[Start of Attachment]
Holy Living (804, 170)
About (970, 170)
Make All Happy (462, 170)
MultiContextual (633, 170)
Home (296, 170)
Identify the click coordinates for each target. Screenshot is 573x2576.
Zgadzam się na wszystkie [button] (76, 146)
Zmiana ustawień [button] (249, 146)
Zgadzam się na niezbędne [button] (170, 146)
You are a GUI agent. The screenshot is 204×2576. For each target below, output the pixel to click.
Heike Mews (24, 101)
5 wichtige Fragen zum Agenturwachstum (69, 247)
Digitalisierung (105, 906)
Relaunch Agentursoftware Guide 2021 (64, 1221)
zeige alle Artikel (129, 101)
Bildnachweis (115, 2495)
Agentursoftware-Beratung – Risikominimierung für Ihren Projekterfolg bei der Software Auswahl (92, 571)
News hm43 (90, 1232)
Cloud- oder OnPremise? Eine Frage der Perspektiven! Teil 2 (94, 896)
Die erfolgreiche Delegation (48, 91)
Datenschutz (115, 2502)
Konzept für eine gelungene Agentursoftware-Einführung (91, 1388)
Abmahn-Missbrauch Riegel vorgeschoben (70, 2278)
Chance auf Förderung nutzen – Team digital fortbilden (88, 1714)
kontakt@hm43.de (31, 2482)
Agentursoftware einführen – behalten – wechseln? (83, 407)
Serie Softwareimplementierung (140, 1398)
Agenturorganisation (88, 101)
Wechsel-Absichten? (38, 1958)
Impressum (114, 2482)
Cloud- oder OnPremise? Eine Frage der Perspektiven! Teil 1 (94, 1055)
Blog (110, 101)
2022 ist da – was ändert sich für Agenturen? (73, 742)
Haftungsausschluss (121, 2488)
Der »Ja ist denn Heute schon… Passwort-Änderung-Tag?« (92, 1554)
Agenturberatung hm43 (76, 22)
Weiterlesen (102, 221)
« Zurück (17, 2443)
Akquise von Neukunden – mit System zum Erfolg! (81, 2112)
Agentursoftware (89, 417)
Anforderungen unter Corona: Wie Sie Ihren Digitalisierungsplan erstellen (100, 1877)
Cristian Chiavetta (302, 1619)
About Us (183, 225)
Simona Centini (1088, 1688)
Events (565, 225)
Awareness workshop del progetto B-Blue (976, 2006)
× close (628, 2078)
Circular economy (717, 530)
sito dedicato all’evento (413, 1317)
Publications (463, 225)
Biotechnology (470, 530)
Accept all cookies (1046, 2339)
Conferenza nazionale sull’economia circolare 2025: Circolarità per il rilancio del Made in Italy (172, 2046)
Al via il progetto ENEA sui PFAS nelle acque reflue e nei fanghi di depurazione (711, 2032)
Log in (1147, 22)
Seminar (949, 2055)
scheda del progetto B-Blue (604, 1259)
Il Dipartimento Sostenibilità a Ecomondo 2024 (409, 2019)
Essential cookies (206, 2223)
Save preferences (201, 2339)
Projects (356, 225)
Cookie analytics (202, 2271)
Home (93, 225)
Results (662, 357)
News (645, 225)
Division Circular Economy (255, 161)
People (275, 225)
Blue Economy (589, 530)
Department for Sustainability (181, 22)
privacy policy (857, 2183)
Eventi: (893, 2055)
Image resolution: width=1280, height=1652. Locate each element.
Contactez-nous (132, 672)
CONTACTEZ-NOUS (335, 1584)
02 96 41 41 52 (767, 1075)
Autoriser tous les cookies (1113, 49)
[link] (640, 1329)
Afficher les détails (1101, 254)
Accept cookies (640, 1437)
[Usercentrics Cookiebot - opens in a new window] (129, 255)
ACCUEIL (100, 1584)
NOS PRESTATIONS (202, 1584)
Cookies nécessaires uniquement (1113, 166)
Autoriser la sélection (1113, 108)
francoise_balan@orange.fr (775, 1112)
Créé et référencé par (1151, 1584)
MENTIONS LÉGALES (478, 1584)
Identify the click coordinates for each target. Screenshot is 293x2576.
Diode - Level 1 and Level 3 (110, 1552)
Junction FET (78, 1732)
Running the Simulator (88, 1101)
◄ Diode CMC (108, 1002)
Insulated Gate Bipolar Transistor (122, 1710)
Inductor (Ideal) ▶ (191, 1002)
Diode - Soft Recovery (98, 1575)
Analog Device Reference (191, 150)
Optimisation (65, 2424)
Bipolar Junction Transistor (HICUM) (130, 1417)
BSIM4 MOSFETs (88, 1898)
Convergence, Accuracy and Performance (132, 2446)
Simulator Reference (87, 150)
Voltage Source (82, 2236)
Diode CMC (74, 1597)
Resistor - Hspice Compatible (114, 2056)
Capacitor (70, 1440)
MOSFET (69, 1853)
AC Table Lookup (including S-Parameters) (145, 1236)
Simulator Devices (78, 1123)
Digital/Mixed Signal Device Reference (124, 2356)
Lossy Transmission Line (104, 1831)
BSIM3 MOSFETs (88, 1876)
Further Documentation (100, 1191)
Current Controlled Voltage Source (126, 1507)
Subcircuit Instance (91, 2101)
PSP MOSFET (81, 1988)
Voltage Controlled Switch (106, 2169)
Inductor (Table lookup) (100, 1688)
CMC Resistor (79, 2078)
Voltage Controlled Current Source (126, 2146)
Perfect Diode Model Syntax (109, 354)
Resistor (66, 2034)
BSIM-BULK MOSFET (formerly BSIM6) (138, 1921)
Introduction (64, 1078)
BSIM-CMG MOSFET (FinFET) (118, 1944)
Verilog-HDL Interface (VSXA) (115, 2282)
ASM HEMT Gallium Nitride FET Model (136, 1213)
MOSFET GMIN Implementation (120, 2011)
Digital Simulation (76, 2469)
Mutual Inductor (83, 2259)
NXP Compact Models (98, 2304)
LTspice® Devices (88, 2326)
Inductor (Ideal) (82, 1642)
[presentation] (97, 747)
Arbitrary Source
[End of Attachment]
PROBLEM STATEMENT
Reproduce the entries in full, exactly as written.

ANSWER
Holy Living (804, 170)
About (970, 170)
Make All Happy (462, 170)
MultiContextual (633, 170)
Home (296, 170)
Identify the click coordinates for each target. Screenshot is 573x2576.
Zgadzam się na wszystkie [button] (76, 146)
Zmiana ustawień [button] (249, 146)
Zgadzam się na niezbędne [button] (170, 146)
You are a GUI agent. The screenshot is 204×2576. For each target below, output the pixel to click.
Heike Mews (24, 101)
5 wichtige Fragen zum Agenturwachstum (69, 247)
Digitalisierung (105, 906)
Relaunch Agentursoftware Guide 2021 (64, 1221)
zeige alle Artikel (129, 101)
Bildnachweis (115, 2495)
Agentursoftware-Beratung – Risikominimierung für Ihren Projekterfolg bei der Software Auswahl (92, 571)
News hm43 (90, 1232)
Cloud- oder OnPremise? Eine Frage der Perspektiven! Teil 2 (94, 896)
Die erfolgreiche Delegation (48, 91)
Datenschutz (115, 2502)
Konzept für eine gelungene Agentursoftware-Einführung (91, 1388)
Abmahn-Missbrauch Riegel vorgeschoben (70, 2278)
Chance auf Förderung nutzen – Team digital fortbilden (88, 1714)
kontakt@hm43.de (31, 2482)
Agentursoftware einführen – behalten – wechseln? (83, 407)
Serie Softwareimplementierung (140, 1398)
Agenturorganisation (88, 101)
Wechsel-Absichten? (38, 1958)
Impressum (114, 2482)
Cloud- oder OnPremise? Eine Frage der Perspektiven! Teil 1 (94, 1055)
Blog (110, 101)
2022 ist da – was ändert sich für Agenturen? (73, 742)
Haftungsausschluss (121, 2488)
Der »Ja ist denn Heute schon… Passwort-Änderung-Tag?« (92, 1554)
Agenturberatung hm43 (76, 22)
Weiterlesen (102, 221)
« Zurück (17, 2443)
Akquise von Neukunden – mit System zum Erfolg! (81, 2112)
Agentursoftware (89, 417)
Anforderungen unter Corona: Wie Sie Ihren Digitalisierungsplan erstellen (100, 1877)
Cristian Chiavetta (302, 1619)
About Us (183, 225)
Simona Centini (1088, 1688)
Events (565, 225)
Awareness workshop del progetto B-Blue (976, 2006)
× close (628, 2078)
Circular economy (717, 530)
sito dedicato all’evento (413, 1317)
Publications (463, 225)
Biotechnology (470, 530)
Accept all cookies (1046, 2339)
Conferenza nazionale sull’economia circolare 2025: Circolarità per il rilancio del Made in Italy (172, 2046)
Al via il progetto ENEA sui PFAS nelle acque reflue e nei fanghi di depurazione (711, 2032)
Log in (1147, 22)
Seminar (949, 2055)
scheda del progetto B-Blue (604, 1259)
Il Dipartimento Sostenibilità a Ecomondo 2024 (409, 2019)
Essential cookies (206, 2223)
Save preferences (201, 2339)
Projects (356, 225)
Cookie analytics (202, 2271)
Home (93, 225)
Results (662, 357)
News (645, 225)
Division Circular Economy (255, 161)
People (275, 225)
Blue Economy (589, 530)
Department for Sustainability (181, 22)
privacy policy (857, 2183)
Eventi: (893, 2055)
Image resolution: width=1280, height=1652. Locate each element.
Contactez-nous (132, 672)
CONTACTEZ-NOUS (335, 1584)
02 96 41 41 52 (767, 1075)
Autoriser tous les cookies (1113, 49)
[link] (640, 1329)
Afficher les détails (1101, 254)
Accept cookies (640, 1437)
[Usercentrics Cookiebot - opens in a new window] (129, 255)
ACCUEIL (100, 1584)
NOS PRESTATIONS (202, 1584)
Cookies nécessaires uniquement (1113, 166)
Autoriser la sélection (1113, 108)
francoise_balan@orange.fr (775, 1112)
Créé et référencé par (1151, 1584)
MENTIONS LÉGALES (478, 1584)
Identify the click coordinates for each target. Screenshot is 293x2576.
Diode - Level 1 and Level 3 (110, 1552)
Junction FET (78, 1732)
Running the Simulator (88, 1101)
◄ Diode CMC (108, 1002)
Insulated Gate Bipolar Transistor (122, 1710)
Inductor (Ideal) ▶ (191, 1002)
Diode - Soft Recovery (98, 1575)
Analog Device Reference (191, 150)
Optimisation (65, 2424)
Bipolar Junction Transistor (HICUM) (130, 1417)
BSIM4 MOSFETs (88, 1898)
Convergence, Accuracy and Performance (132, 2446)
Simulator Reference (87, 150)
Voltage Source (82, 2236)
Diode CMC (74, 1597)
Resistor - Hspice Compatible (114, 2056)
Capacitor (70, 1440)
MOSFET (69, 1853)
AC Table Lookup (including S-Parameters) (145, 1236)
Simulator Devices (78, 1123)
Digital/Mixed Signal Device Reference (124, 2356)
Lossy Transmission Line (104, 1831)
BSIM3 MOSFETs (88, 1876)
Further Documentation (100, 1191)
Current Controlled Voltage Source (126, 1507)
Subcircuit Instance (91, 2101)
PSP MOSFET (81, 1988)
Voltage Controlled Switch (106, 2169)
Inductor (Table lookup) (100, 1688)
CMC Resistor (79, 2078)
Voltage Controlled Current Source (126, 2146)
Perfect Diode Model Syntax (109, 354)
Resistor (66, 2034)
BSIM-BULK MOSFET (formerly BSIM6) (138, 1921)
Introduction (64, 1078)
BSIM-CMG MOSFET (FinFET) (118, 1944)
Verilog-HDL Interface (VSXA) (115, 2282)
ASM HEMT Gallium Nitride FET Model (136, 1213)
MOSFET GMIN Implementation (120, 2011)
Digital Simulation (76, 2469)
Mutual Inductor (83, 2259)
NXP Compact Models (98, 2304)
LTspice® Devices (88, 2326)
Inductor (Ideal) (82, 1642)
[presentation] (97, 747)
Arbitrary Source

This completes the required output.